Goizueta’s TTC finds cost of specialty coffee lowest in South

For coffee lovers in the South, there is some good news.

Recent observations from Goizueta’s Transparent Trade Coffee project found the cost to purchase a pound of specialty coffee is lowest in the South. The project also suggests that coffee is the most expensive out West.

The data comes from the ongoing Specialty Coffee Retail Price Index (SCRPI), a project that tracks the retail prices charged by a carefully selected group of North American specialty coffee roasters.

Over the last couple of years, Canadian roasters have shown the lowest prices, both at the lower and upper ends of the market. However, when looking within the United States, SCRPI roasters in the South had the least expensive coffees for sale in their online stores. At the upper end of the market, their prices averaged about $8 less per pound compared to roasters from the West.

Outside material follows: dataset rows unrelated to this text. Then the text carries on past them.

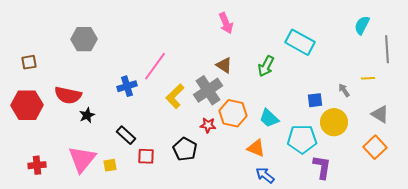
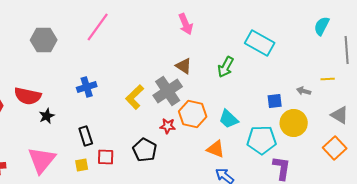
pink line: (155, 66) -> (98, 27), moved
gray arrow: (344, 90) -> (304, 91), turned -40
black rectangle: (126, 135) -> (86, 136), turned 30
yellow square: (110, 165) -> (82, 165), moved

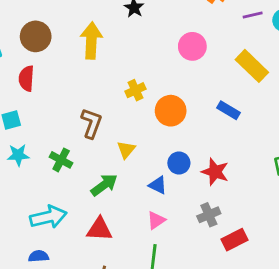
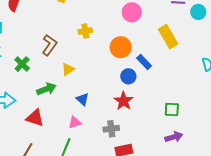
orange circle: (171, 111) -> (121, 47), moved
blue circle: (179, 163) -> (128, 76), moved

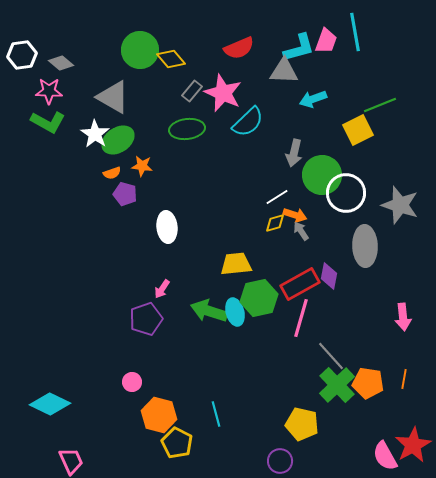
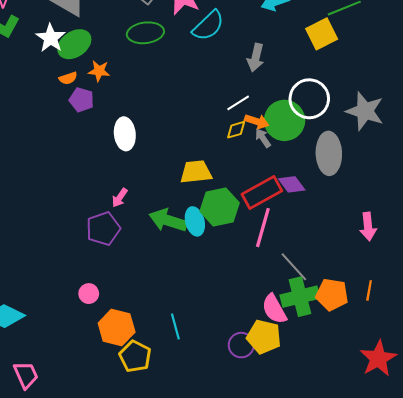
green circle: (322, 175) -> (285, 120), moved
purple diamond: (329, 276) -> (292, 184), turned -48
green cross: (337, 385) -> (300, 297), turned 30
pink semicircle: (385, 456) -> (274, 309), moved
purple circle: (280, 461) -> (241, 345), moved

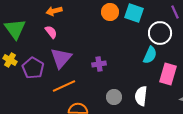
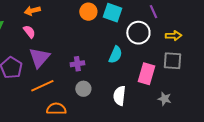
cyan semicircle: (150, 55) -> (115, 55), moved
gray circle: (114, 97) -> (83, 89), moved

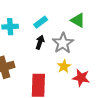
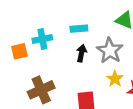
cyan rectangle: (41, 22) -> (79, 29), turned 40

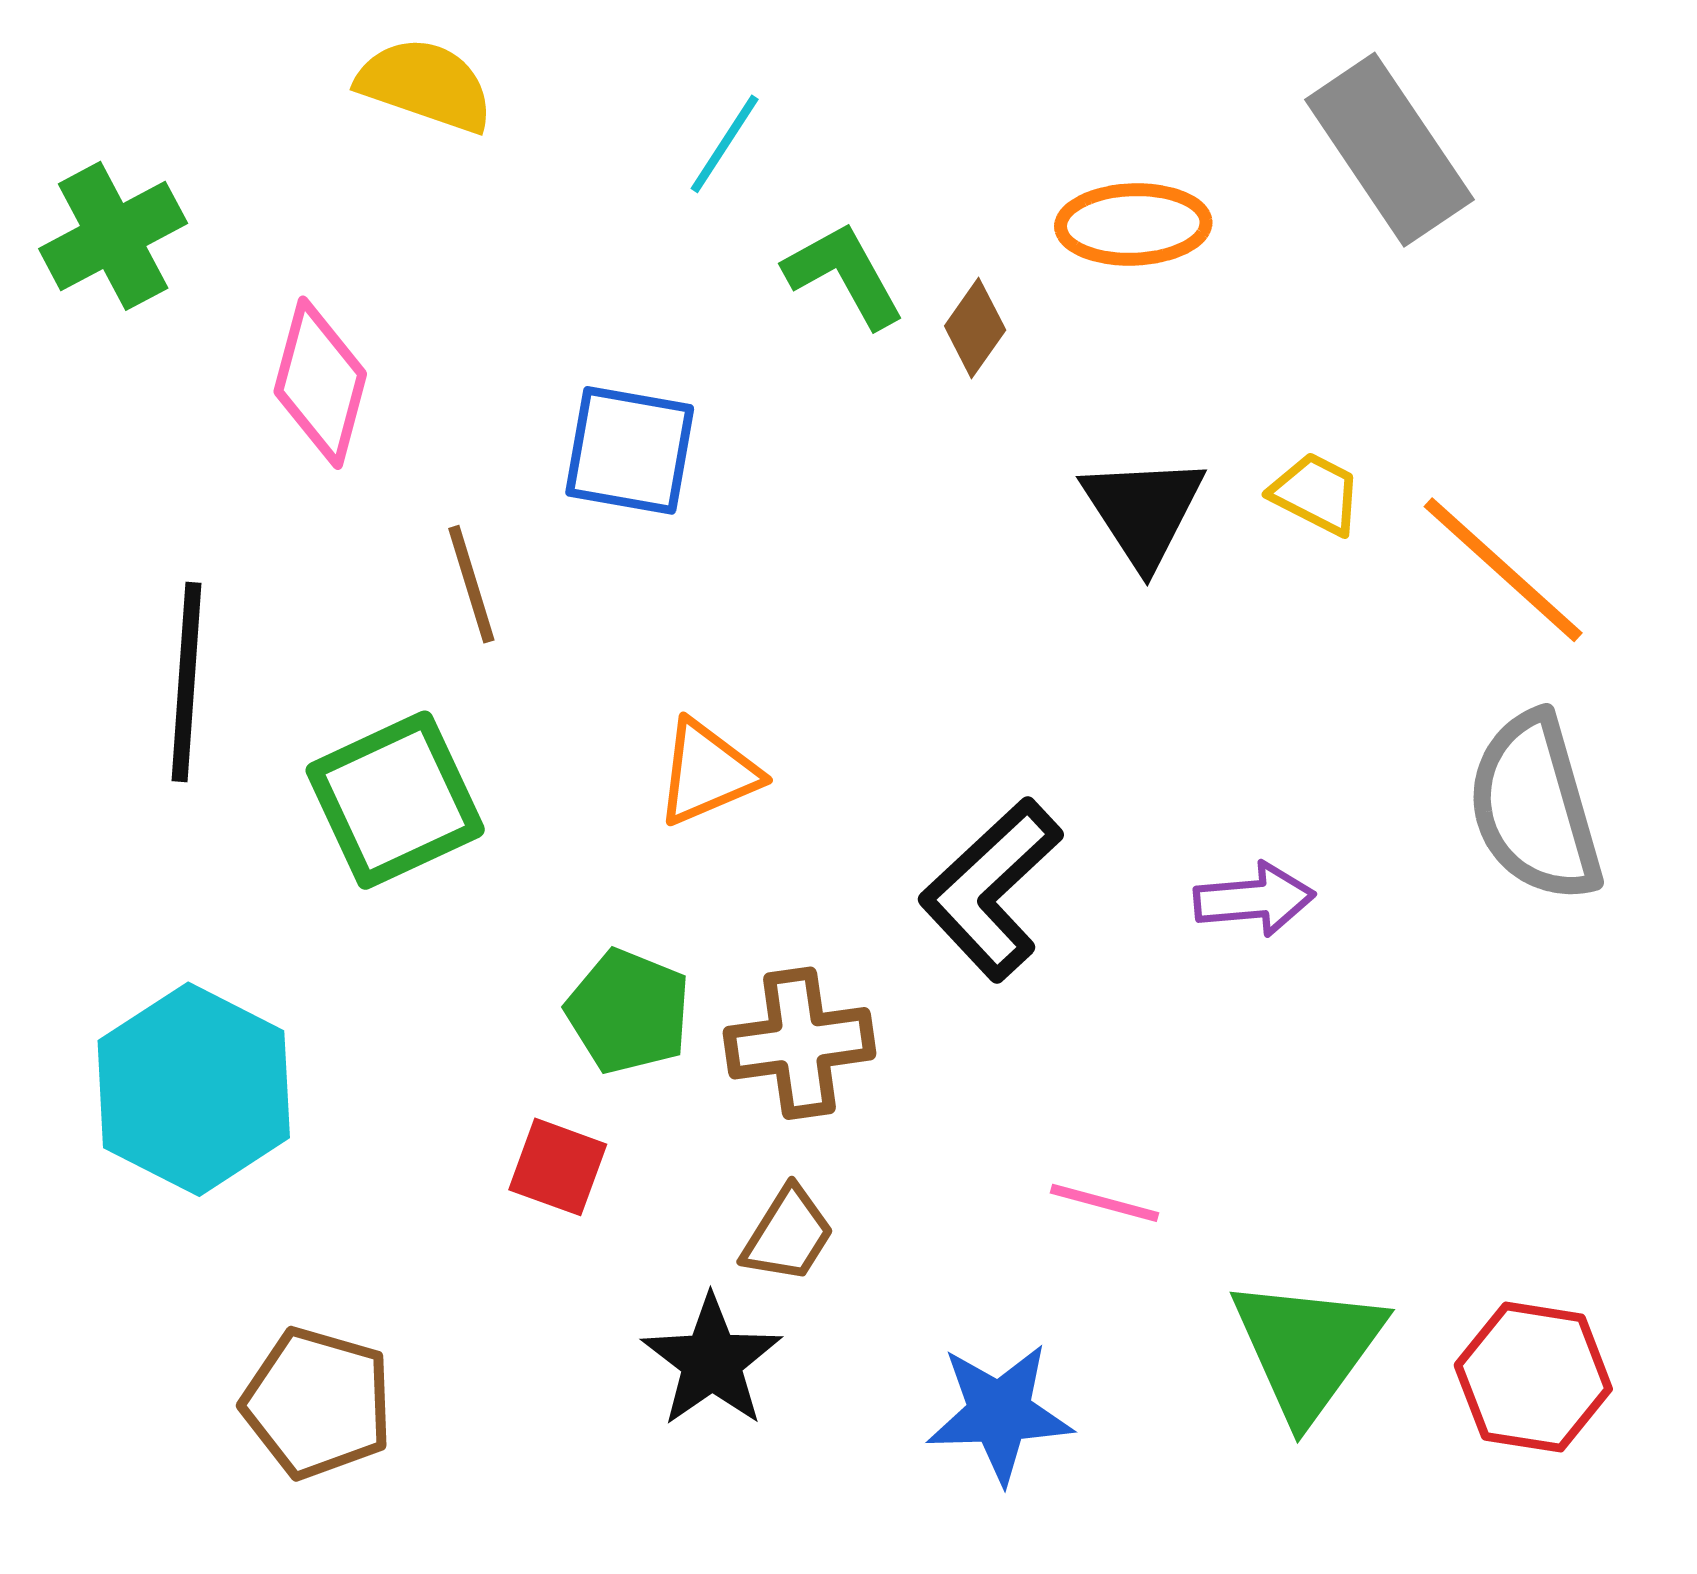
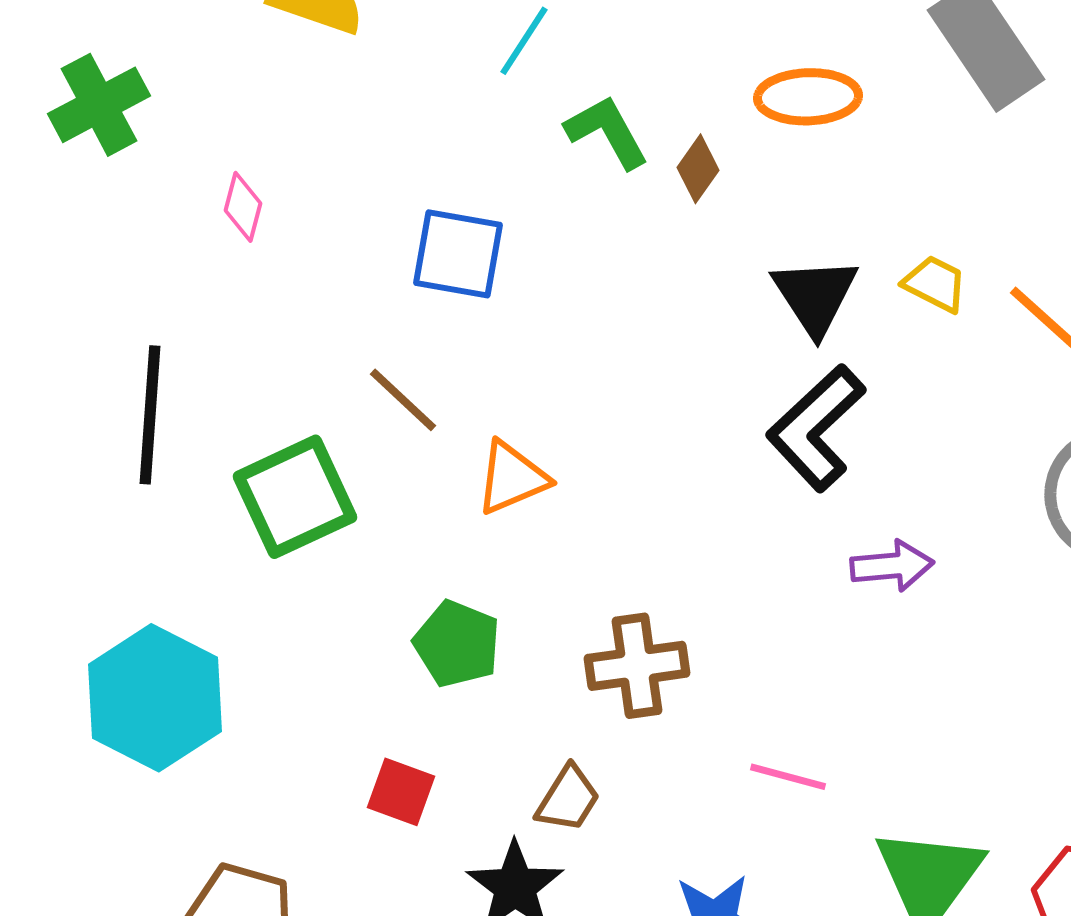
pink diamond: (320, 383) -> (243, 207), size x0.6
brown line: (471, 584) -> (403, 400), moved, turned -30
black L-shape: (991, 889) -> (816, 428), moved
brown cross: (799, 1043) -> (637, 666), moved
red square: (558, 1167) -> (401, 792), moved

SCRPI was created by Transparent Trade Coffee, a project run out of Social Enterprise @ Goizueta, to stimulate pricing transparency in the specialty coffee industry. Their end goal is to support coffee growers by letting everyone know how much of the coffee purchase prices get back to coffee-growing communities.

The SCRPI provides the market with guidelines for retail pricing. Goizueta Professor Peter Roberts hopes that it will give coffee growers — who are far removed from final consumers — a baseline indicator of what their crops are actually worth. For this reason, each quarterly report is translated into Spanish and shared with growers (and others) in Latin America.  

SCRPI researchers make quarterly visits to the online stores of coffee roasters to record the prices for their lowest-priced and highest-priced specialty coffees. The pricing information is gathered from 60 different roasters working across all regions of the United States as well as Canada.

Transparent Trade Coffee also breaks down the price per pound of many “registered” specialty coffees to show how much of the retail price actually makes it back to coffee-growing communities. The goal is to use the pricing and payment information to create better awareness of the social and economic issues facing coffee growers around the world.